((

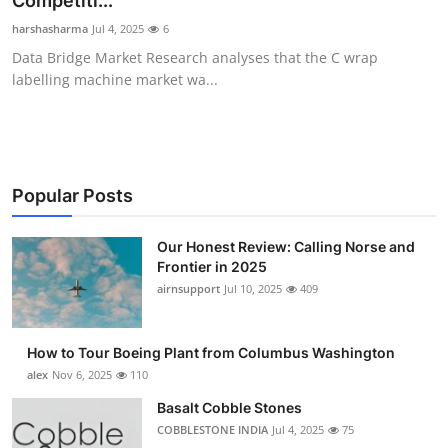
Competiti...
Submit Press Release
harshasharma
Jul 4, 2025
6
Data Bridge Market Research analyses that the C wrap
Guest Posting
labelling machine market wa...
Advertise with US
Crypto
Popular Posts
Business
Our Honest Review: Calling Norse and
Frontier in 2025
Finance
airnsupport
Jul 10, 2025
409
Tech
How to Tour Boeing Plant from Columbus Washington
Real Estate
alex
Nov 6, 2025
110
Basalt Cobble Stones
General
COBBLESTONE INDIA
Jul 4, 2025
75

))

* **WHAT TO DO**
Please print, unchanged, the lines from the one holding "labelling machine market wa..." through the last line of the listing above, including both and omitting the rest.

* **OUTPUT FOR THIS TASK**
labelling machine market wa...
Advertise with US
Crypto
Popular Posts
Business
Our Honest Review: Calling Norse and
Frontier in 2025
Finance
airnsupport
Jul 10, 2025
409
Tech
How to Tour Boeing Plant from Columbus Washington
Real Estate
alex
Nov 6, 2025
110
Basalt Cobble Stones
General
COBBLESTONE INDIA
Jul 4, 2025
75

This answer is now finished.